Records contained in a dataset
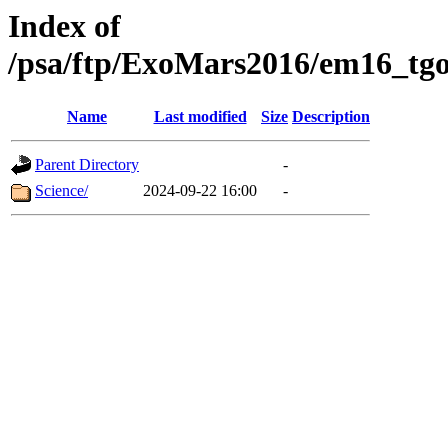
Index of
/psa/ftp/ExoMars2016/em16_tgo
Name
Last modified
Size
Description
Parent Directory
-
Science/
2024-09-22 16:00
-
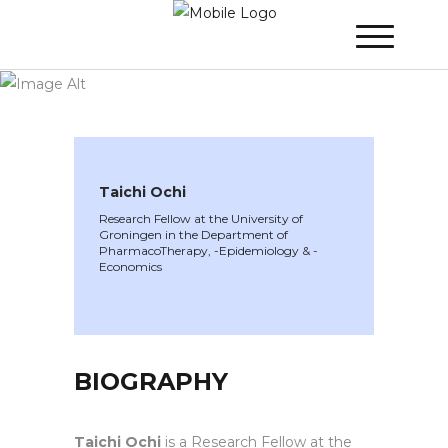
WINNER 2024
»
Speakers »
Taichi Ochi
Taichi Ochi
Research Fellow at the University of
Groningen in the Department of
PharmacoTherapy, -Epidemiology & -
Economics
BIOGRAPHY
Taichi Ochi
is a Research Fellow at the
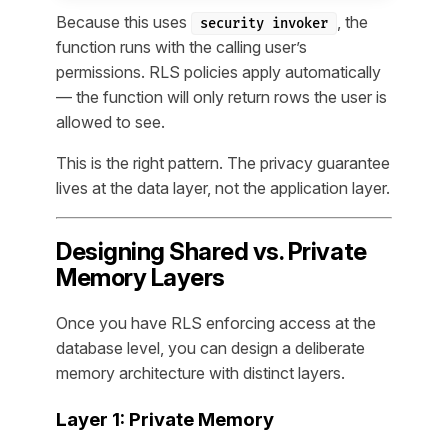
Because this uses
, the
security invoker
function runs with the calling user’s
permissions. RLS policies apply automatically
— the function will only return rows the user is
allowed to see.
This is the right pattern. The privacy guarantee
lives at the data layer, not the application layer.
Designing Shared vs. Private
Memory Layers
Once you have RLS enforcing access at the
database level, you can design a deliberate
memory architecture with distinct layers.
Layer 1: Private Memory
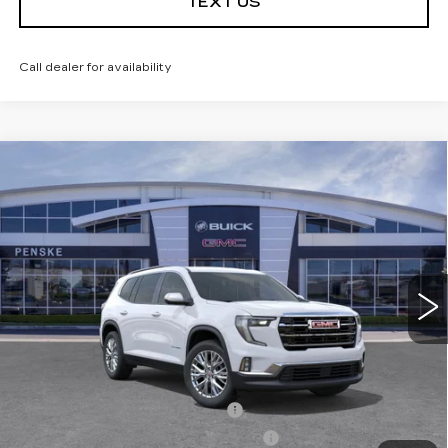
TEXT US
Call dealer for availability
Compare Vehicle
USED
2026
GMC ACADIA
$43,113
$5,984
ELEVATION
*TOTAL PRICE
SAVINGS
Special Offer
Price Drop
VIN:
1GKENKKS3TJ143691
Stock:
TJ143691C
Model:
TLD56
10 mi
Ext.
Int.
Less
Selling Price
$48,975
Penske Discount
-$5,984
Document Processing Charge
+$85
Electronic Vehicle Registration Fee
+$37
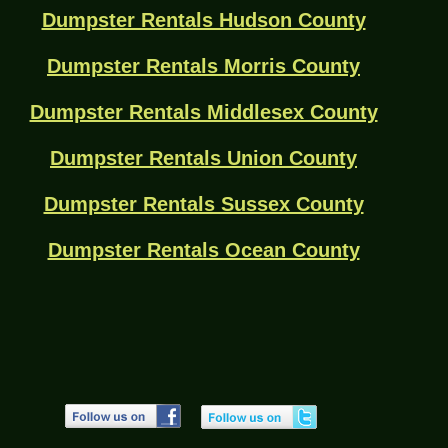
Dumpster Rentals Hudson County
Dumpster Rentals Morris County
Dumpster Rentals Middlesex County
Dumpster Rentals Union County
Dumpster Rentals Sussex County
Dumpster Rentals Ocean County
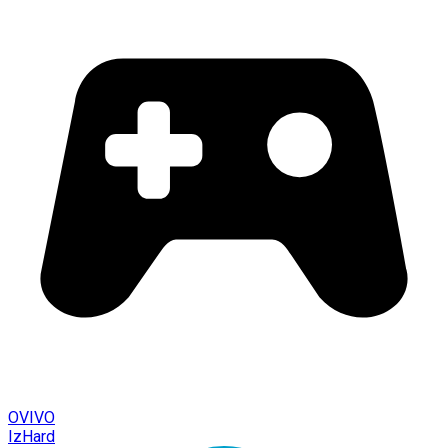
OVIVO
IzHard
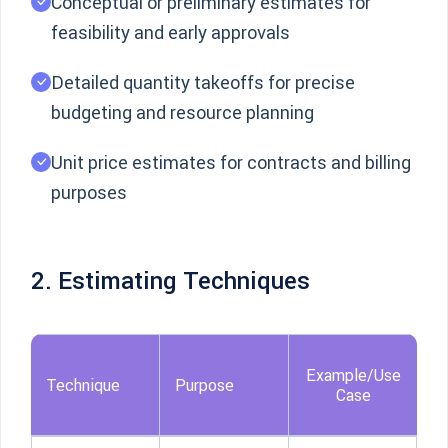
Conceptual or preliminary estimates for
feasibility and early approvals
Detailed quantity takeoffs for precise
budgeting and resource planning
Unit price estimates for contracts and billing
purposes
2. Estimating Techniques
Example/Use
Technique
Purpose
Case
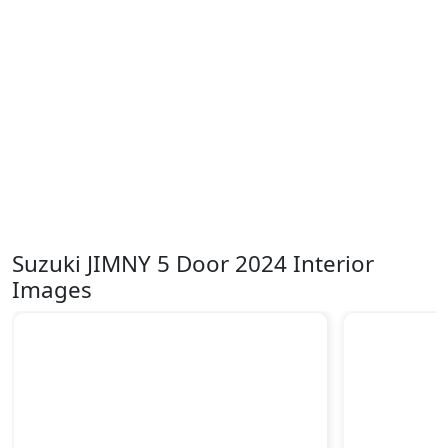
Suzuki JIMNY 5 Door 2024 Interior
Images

--

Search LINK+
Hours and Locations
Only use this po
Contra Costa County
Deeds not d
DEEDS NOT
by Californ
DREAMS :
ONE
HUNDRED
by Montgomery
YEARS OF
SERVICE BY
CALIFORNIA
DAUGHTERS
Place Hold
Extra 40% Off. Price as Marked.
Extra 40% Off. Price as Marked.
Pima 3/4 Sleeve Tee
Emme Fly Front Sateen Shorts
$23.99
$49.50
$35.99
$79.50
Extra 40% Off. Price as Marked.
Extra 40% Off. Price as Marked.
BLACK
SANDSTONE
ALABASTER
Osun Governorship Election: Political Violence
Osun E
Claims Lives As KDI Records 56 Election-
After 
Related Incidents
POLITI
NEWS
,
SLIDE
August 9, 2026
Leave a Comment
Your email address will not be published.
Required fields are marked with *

Task → Show all lines from the entries that hold "County".

Final answer →
Dumpster Rentals Hudson County
Dumpster Rentals Morris County
Dumpster Rentals Middlesex County
Dumpster Rentals Union County
Dumpster Rentals Sussex County
Dumpster Rentals Ocean County
Contra Costa County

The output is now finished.